The data used was taken from the Department for Transport and can be accessed through the buttons below.
The file is called AADF Data - major and minor roads, which contains the CSV files that were imported into Tableau. All road traffic data was from 2018 and published in 2019.
Tableau was utilised for the data visualisation since it was a free tool, as well as being able to do what this project required from us. The charts displayed within this site are linked to Tableau, where one can read the graphs in more detail if they wish to do so.
The data was a large set that was a combination of qualitative and quantitative data. There was also a large proportion which was nominal data.

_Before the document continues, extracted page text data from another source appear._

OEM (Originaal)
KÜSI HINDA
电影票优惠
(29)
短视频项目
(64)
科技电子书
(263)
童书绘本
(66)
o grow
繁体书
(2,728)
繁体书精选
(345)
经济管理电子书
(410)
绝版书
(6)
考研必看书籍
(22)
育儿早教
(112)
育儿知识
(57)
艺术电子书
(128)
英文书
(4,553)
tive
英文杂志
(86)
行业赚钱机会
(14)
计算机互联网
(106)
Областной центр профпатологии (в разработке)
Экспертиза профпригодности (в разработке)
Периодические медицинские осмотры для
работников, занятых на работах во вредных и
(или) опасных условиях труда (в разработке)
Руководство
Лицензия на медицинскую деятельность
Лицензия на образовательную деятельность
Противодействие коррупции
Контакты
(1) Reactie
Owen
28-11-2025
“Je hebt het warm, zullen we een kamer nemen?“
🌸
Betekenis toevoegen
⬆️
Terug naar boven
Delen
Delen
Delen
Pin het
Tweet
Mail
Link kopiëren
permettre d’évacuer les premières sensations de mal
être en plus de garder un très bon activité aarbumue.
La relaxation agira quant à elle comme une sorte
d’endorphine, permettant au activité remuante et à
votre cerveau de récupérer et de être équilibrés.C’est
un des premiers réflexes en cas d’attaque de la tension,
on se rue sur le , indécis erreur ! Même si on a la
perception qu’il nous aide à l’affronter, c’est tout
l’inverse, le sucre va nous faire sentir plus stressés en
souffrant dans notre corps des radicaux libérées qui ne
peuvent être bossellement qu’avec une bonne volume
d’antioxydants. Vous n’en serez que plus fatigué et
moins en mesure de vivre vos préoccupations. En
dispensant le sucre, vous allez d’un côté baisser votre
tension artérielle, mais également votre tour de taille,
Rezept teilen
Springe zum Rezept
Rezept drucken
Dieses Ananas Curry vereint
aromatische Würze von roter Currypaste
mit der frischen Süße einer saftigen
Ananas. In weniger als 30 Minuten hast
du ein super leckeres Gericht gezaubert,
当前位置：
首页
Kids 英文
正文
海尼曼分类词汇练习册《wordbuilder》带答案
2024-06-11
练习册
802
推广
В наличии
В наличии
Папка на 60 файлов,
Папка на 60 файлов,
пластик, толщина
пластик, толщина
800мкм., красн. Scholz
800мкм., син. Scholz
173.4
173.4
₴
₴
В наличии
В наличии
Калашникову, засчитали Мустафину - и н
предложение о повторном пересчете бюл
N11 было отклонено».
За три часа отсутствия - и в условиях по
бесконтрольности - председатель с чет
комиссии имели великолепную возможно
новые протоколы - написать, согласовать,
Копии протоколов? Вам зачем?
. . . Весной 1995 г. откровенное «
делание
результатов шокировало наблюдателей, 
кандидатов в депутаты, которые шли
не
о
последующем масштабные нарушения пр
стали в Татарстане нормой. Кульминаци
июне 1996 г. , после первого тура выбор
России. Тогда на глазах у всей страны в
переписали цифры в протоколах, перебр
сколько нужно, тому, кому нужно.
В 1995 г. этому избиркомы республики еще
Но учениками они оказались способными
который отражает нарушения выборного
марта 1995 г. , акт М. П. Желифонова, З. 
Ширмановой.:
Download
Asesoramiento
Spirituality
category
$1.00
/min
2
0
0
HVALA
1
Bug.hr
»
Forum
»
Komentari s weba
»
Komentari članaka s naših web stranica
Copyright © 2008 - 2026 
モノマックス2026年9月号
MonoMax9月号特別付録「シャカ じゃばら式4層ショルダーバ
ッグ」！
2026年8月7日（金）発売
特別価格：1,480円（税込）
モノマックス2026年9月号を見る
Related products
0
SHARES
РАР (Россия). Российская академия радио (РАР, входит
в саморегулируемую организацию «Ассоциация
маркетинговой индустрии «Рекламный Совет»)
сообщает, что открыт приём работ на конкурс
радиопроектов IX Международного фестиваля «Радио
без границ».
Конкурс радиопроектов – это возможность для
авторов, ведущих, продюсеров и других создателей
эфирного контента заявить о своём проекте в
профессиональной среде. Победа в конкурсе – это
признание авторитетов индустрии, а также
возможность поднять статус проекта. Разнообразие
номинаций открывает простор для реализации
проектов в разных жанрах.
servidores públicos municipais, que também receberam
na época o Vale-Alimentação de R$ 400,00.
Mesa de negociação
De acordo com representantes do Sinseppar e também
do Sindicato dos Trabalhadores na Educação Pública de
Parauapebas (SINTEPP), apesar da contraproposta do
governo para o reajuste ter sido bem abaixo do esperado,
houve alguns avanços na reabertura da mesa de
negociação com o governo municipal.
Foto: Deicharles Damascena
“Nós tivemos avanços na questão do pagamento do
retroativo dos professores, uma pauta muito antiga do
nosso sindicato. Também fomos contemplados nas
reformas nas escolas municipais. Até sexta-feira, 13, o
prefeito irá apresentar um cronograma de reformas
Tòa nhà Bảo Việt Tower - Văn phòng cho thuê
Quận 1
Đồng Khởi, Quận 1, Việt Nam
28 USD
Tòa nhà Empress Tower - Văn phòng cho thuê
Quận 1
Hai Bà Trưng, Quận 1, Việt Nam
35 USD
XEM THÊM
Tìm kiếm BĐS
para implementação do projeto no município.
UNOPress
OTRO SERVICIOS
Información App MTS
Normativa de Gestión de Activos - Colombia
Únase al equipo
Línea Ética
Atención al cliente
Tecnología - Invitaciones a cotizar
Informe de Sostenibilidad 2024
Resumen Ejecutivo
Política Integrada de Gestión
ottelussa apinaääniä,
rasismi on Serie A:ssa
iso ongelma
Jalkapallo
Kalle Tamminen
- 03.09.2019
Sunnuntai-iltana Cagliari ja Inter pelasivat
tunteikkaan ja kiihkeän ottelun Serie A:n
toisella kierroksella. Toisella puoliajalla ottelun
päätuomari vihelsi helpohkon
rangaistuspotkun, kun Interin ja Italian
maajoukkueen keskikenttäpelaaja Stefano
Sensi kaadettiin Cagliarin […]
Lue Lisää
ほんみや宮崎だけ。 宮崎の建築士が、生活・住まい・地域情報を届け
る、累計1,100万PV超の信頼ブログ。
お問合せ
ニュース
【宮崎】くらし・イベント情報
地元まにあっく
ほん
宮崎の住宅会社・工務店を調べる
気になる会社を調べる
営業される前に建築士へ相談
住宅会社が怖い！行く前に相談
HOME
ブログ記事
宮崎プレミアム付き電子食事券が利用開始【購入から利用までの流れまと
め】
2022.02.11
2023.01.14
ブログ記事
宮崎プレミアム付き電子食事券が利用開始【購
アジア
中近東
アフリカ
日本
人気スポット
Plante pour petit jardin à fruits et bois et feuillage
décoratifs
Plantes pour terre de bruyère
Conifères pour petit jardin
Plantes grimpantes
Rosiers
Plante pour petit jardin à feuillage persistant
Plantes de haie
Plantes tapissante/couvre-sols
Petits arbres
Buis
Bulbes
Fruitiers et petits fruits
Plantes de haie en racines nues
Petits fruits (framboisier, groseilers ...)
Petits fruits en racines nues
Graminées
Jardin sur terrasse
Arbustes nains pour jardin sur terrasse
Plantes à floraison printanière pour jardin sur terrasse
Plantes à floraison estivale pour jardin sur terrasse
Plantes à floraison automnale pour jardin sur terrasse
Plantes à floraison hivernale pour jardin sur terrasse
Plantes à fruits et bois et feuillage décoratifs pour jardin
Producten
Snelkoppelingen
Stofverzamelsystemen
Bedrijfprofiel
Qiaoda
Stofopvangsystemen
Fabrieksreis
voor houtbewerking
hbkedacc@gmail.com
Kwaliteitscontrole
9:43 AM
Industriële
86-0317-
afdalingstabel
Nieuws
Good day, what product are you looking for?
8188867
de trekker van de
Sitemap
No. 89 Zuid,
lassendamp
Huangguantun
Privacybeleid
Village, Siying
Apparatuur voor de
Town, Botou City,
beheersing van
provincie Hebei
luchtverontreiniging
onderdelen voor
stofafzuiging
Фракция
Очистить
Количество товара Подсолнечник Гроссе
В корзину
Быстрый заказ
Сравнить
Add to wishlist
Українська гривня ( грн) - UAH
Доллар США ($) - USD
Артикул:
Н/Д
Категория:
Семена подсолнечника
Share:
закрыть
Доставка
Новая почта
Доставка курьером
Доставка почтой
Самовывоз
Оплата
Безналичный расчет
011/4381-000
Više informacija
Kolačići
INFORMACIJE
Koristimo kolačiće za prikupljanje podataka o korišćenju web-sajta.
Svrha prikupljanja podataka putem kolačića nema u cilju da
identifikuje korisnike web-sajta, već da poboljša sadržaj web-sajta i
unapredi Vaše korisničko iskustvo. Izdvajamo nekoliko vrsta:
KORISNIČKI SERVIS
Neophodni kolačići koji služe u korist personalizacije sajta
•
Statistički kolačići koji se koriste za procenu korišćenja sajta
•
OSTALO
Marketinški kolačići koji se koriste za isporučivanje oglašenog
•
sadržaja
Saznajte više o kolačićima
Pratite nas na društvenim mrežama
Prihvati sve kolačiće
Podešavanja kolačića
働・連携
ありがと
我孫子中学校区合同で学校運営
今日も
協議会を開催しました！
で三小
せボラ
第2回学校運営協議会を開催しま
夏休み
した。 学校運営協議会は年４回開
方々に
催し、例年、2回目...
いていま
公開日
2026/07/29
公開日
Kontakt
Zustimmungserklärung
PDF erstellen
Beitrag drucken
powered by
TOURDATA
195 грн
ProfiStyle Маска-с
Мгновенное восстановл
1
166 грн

The data was re-purposed, as it was not originally collected for the purpose of this report. The result of this is that there could not be any selection-bias and therefor is more natural. Although there are still biases, they are minimised since the data has been collected organically.
The data used constitutes as big data and having to identify trends and patterns without the use of technology would be very time consuming and tedious, opening it up to human error.
The data was analysed for insights, to be able to direct policy makers in how to make better informed decisions and map their organisations strategies.
This reports approach to the data begins by looking at the general trends noticed broadly across the whole data set and then identifies some areas where risks to vehicle occupants/passengers/road users is significantly raised.
Due to the breadth of the data set, to create an accurate projection of what the narrative of this data is would require a multidisciplinary team of individuals working collaboratively to really take the data apart and extract the vital parts of information, such as 'why do accidents occur at peak times?' 'Are there conditions with increase the risk of accidents?'
This report is an attempt to decode the data set.